“The biggest lesson for me was to take it slow. There’s no need to friend half the freshman class online before you show up to school. I knew many people who were ‘friends’ with hundreds of students before they stepped on campus. Meet people in person and friend those that you like and trust. This is how true friendships are built. There was a time that people made friends before Facebook.”
Sophomore, Middlebury College
“I wish I was more of my own person. My freshman year I tried to be the person that everyone liked and, for the most part, it worked. I had accumulated 500 Facebook friends in one year. The problem was they were just Facebook friends. I didn’t have any real connections because I knew so many people superficially. The deep connections are the ones that count. I was so envious of the people I knew that had a group of 3 or 4 really close friends. Don’t sacrifice quality for quantity. Take time and build friendships.”
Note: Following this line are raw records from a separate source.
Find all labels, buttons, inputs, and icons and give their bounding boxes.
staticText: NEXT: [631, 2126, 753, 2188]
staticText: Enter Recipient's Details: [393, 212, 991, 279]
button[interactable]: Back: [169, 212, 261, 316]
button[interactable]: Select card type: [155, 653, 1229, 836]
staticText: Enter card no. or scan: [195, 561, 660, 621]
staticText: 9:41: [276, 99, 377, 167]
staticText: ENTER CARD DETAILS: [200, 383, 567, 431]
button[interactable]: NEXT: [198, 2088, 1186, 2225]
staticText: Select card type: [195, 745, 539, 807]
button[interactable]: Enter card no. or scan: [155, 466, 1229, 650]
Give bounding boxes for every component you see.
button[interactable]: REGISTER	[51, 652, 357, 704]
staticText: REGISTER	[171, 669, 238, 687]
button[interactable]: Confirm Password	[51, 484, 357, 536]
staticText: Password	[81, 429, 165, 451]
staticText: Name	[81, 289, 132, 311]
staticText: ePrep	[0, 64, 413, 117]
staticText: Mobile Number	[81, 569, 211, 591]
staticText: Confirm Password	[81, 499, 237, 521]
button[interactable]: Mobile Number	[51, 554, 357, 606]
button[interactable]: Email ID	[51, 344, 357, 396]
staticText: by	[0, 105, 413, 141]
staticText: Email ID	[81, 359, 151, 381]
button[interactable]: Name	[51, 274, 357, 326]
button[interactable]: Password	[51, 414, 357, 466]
Rebecca, St. Louis University
From the Busted Halo Braintrust…
The Sad but True Story of sweetsexymilk
Take some time to read over your profile, does it accurately reflect the person you are now? If you’re not happy with it, take it down, change it or protect it. It’s not about being paranoid, just about keeping yourself emotionally safe and having the choice to reveal only the things YOU choose to reveal to all these new people in your life.
Does it accurately reflect who you want to be? Often times you will now be facebook friends with people at college before you meet them, and certainly before you get to know them well, so make sure that the person you’re presenting yourself as on facebook is really the way you want people to think of you freshman year.
sweetsexymilk (based on one BH staffer’s experience)
“One girl, who happened to have a large chest, was going through summer freshman orientation. At orientation when people were exchanging IM Screen names, she gave out her screen name, which was unfortunately (although obviously by choice) sweetsexymilk. Before she even got to college all of the freshman and most of the upperclassmen knew about sweetsexymilk, so for the first week when people met her they laughed and thought of her more as a novelty than a person. It colored everyone’s opinions of her, before she got a chance to meet them.”